(Stored data entries)
◆ ◆ ◆

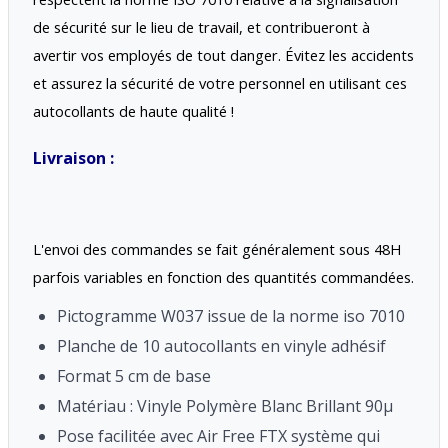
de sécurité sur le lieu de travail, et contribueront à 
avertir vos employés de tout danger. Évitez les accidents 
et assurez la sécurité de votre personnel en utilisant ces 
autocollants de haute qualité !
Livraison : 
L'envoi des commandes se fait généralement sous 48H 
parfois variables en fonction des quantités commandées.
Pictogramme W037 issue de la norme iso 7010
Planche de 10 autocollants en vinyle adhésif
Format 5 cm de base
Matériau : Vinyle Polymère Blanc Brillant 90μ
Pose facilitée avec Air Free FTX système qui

◆ ◆ ◆

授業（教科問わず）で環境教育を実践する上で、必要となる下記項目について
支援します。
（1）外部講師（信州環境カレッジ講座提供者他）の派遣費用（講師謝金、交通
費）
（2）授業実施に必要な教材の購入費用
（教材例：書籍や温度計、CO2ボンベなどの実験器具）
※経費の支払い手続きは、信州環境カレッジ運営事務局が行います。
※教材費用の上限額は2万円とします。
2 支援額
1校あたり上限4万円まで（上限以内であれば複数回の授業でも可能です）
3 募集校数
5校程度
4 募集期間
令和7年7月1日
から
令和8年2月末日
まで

◆ ◆ ◆

--- PROBLEM REQUIREMENTS ---
Answer with a single number, the count of lines above that contain "sécurité".

--- REPLY TO THE EXERCISE ---
2